Tuesday, December 3, 2024

The Work of Mary

March 9, 2010 by  
Filed under A Certain Way

“To enable church to happen” may be a useful way of describing the Marist enterprise. Or perhaps it may be clearer to say, “to be present wherever ‘church’ is happening”, because forming a communion of mind and heart is the work of the Spirit, and not something brought about by human means.

The specific task of Marists is to be there – as Mary was at the beginning – wherever ‘church’ is coming into being, and enabling Mary’s spirit and attitude to touch this emerging Church.

This appears clearly from what Jean-Claude Colin retained of the words Courveille heard at Le Puy, although much of the point is lost in the English translation. Mary’s words are recorded as: “was the mainstay of the new-born Church.” What translates into English as “new-born Church” is, in the original French “Eglise naissante”, which really means “the church in the process of being born”.

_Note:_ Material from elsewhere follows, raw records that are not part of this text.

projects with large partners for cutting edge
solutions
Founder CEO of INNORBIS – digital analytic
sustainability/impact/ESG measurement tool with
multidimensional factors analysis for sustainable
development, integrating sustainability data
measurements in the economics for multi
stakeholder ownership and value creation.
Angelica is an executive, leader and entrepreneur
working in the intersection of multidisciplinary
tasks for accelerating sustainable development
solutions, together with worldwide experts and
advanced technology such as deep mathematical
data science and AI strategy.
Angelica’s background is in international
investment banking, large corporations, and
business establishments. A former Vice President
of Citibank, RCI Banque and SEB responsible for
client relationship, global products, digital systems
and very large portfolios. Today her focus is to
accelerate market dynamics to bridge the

This makes a significant difference to our understanding of Mary’s place in the church. Mary’s concern at the beginning was not simply for the Church which had already come into existence, but for the Church in the very process of coming into existence.

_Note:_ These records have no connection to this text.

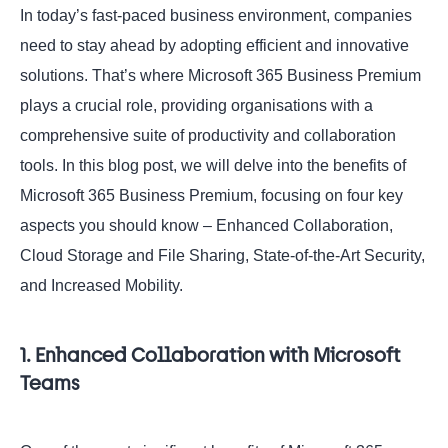
In today’s fast-paced business environment, companies
need to stay ahead by adopting efficient and innovative
solutions. That’s where Microsoft 365 Business Premium
plays a crucial role, providing organisations with a
comprehensive suite of productivity and collaboration
tools. In this blog post, we will delve into the benefits of
Microsoft 365 Business Premium, focusing on four key
aspects you should know – Enhanced Collaboration,
Cloud Storage and File Sharing, State-of-the-Art Security,
and Increased Mobility.
1. Enhanced Collaboration with Microsoft
Teams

And today and for the future Mary is concerned for the places where the Church is coming into being.

The Marist pioneers spoke of this as “the Work of Mary” which they described in this way: that there be a group of people – a Society – whose task on earth is to support the Church in the same way as Mary did at the beginning; that there be a group of people who would be present wherever the new Church is coming to birth, and like a good midwife assist this Church into life.

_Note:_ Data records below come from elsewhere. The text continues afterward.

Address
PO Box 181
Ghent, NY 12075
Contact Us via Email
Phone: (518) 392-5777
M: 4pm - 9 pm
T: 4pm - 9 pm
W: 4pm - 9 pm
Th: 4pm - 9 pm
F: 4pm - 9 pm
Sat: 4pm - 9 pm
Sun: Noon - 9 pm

This is why to the end of his life Colin envisaged the Marist project as a vast enterprise embracing all people: priests, religious and lay people, all working for the same goal. In our times, there are many places where the Church is being born or re-born, where it is emerging or re-emerging. There are individuals who are searching for God or rediscovering their faith. There are individuals and groups who find themselves on the edge of the official church and who struggle to find a community in which they can hear the Good News spoken to them. There are whole countries which are emerging from non-belief or from suppression of faith.

Colin’s insight in that Mary is especially concerned to gather these people, and to be among them by means of the men and women who bear her name and marks of her personality.

However much they may feel their personal weakness or the smallness of their numbers, Marists are invited to take part in this work, and to do it with urgency.